At the same time, lower SIAL parameters in RHEA compared with SLE and AS once again confirm the lower severity of autoimmune shifts in this disease, which subsequently determine less vivid clinical and laboratory manifestations in RHEA patients than in patients with SLE and AS. [4, pp. 528-529; 5, pp. 66; 6, pp. 557-559].

The important clinical significance of SIAL in RHEA is that this indicator, increasing from a minimum degree of activity to a high one, allows us to determine not only the presence of an exacerbation of the pathological process in RHEA but also to clarify the degree of activity of the disease. Another important clinical significance of the STRENGTH indicator is that this phenomenon in RHEA patients with a chronic course of the disease was much higher compared to the acute and prolonged course of the disease.

Conclusions:

The level of SIAL in patients with RheA was significantly higher than in healthy individuals but less than in patients with AS and SLE.

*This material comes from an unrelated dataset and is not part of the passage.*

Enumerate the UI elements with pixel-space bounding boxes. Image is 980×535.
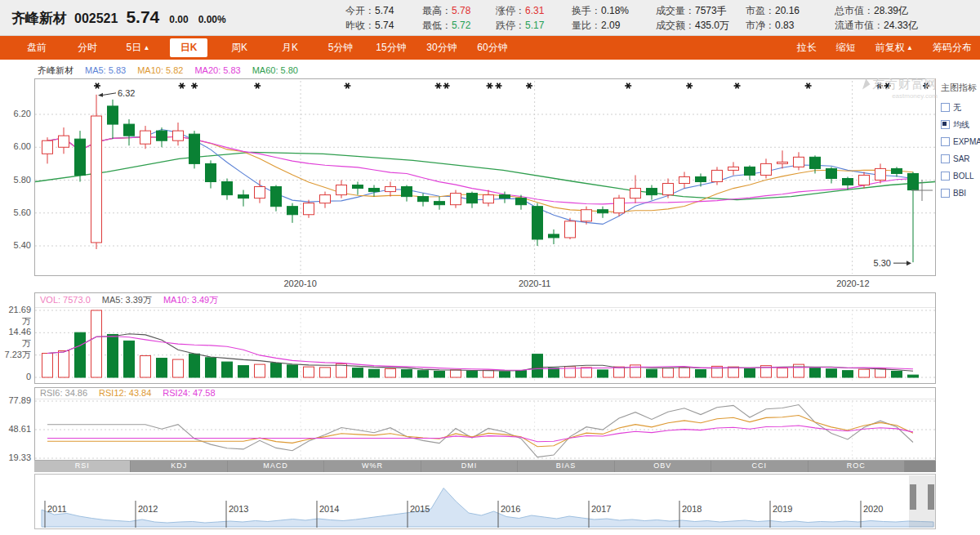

The value of the SIAL indicator in RheA depends on the activity and course of the disease: the higher the activity and duration of the disease, the greater the value of SIAL.

Assessment of SIAL can be used to determine the activity of the pathological process in RheA.

Patients with chronic RheA may benefit from immunosuppressive therapy if their SIAL level is high.